A former Marine is organizing a protest to demand that Donald Trump apologize for vastly overstating the amount he raised for veterans at a fundraiser earlier this year.
According to published stories, Trump bragged that he had raised $6 million at the event. But recently, his campaign manager, Corey Lewandowski, admitted that the amount was $4.5 million.
An accounting of the money raised at the event by the Washington Post showed that only $3.1 million had been raised.
Lewandowski later told CNN the amount raised was less than $6 million, and said the $4.5 billion figure he had given the Post earlier was inaccurate.
The fundraiser brought in at least $3.1 million in donations to veterans groups, according to accounting by the Post.
McCoy, who served in the Marine Corps from January 2008 to December 2013 and is now a Columbia University student, said the protest was a spontaneous, grassroots response to the revelations reported by the Post and CNN.

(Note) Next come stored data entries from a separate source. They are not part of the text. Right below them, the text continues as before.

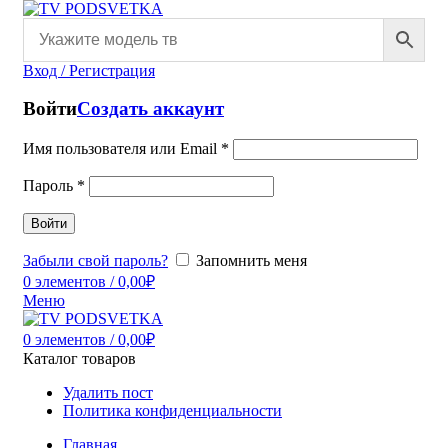
Вход / Регистрация
Войти
Создать аккаунт
Имя пользователя или Email
*
Пароль
*
Войти
Забыли свой пароль?
Запомнить меня
0
элементов
/
0,00
₽
Меню
0
элементов
/
0,00
₽
Каталог товаров
Удалить пост
Политика конфиденциальности
Главная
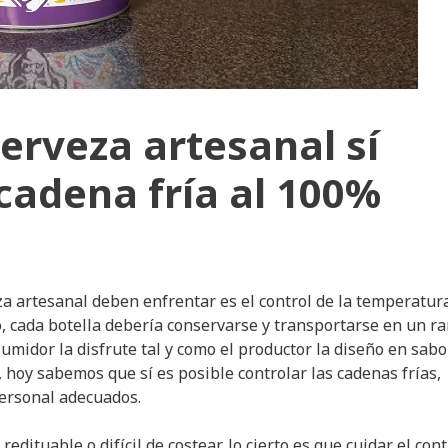
erveza artesanal sí
cadena fría al 100%
za artesanal deben enfrentar es el control de la temperatur
o, cada botella debería conservarse y transportarse en un r
midor la disfrute tal y como el productor la diseño en sabor
, hoy sabemos que sí es posible controlar las cadenas frías,
personal adecuados.
edituable o difícil de costear, lo cierto es que cuidar el cont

"Donald has attempted to use the respect that American voters have for veterans to obscure the fact that he is completely unfit to be our commander in chief," McCoy, 27, told The Hill.

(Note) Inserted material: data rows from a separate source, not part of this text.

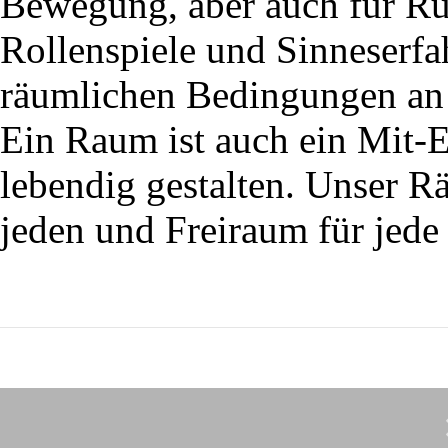
Bewegung, aber auch für Ru
Rollenspiele und Sinneserfa
räumlichen Bedingungen an 
Ein Raum ist auch ein Mit-E
lebendig gestalten. Unser R
jeden und Freiraum für jede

"As a veteran I think it's unacceptable that he has made promises he is unwilling to keep," he said.
McCoy is a registered Democrat, but said he has no official connection to any campaign and that veterans of all ages, political affiliations, genders and services will be represented at the protest.
McCoy says he is expecting somewhere between 20 and 40 veterans, with more participating online using #VetsVsHate.

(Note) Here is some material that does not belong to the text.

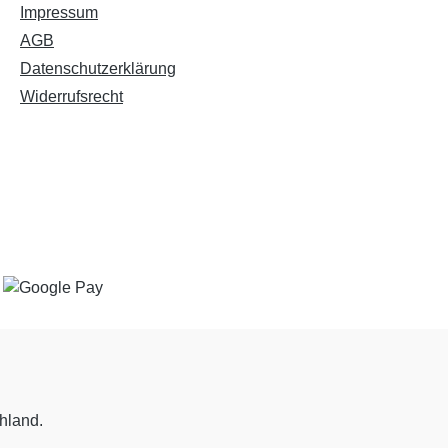
Impressum
AGB
Datenschutzerklärung
Widerrufsrecht
chland.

He said the hashtag was used previously to protest Trump's "Islamophobic attitudes."
McCoy's press release cites a litany of other grievances with Trump: "He has insulted prisoners of war and later refused to apologize. He has demeaned our service members, referring to the US military as a 'disaster.' And he has signaled his support for privatizing the Department of Veterans Affairs, a move which is opposed by a majority of veterans.
"If elected President, Donald Trump's policies would make America less safe. Based on his broken promises, we cannot trust Trump to live up to our commitments to our nation's veterans," he said.
Trump has said he would order the military to waterboard terrorist suspects, despite the practice being against the Geneva Convention. He later backtracked from that stance, according to the Wall Street Journal.
"It worries me that he would make that kind of statement because it puts our troops and our allies at greater risk," said McCoy, who served in embassy security in the Marines, before leaving as a sergeant.
"It encourages and validates the actions of groups like [the Islamic State in Iraq and Syria," he said.
McCoy can claim non-partisanship all he wants, but I suspect that even if he isn't connected to a Democratic campaign, his effort is geared toward injuring the Republican.
Nevertheless, exposing Trump as a serial exaggerator doesn't take a lot of work. Nor does demonstrating Trump's conflicted views on the military.
The fundraiser was a political stunt, nothing more. But it hasn't affected Trump's standing vis-à-vis Hillary Clinton. He holds a wide lead over Clinton among active-duty personnel.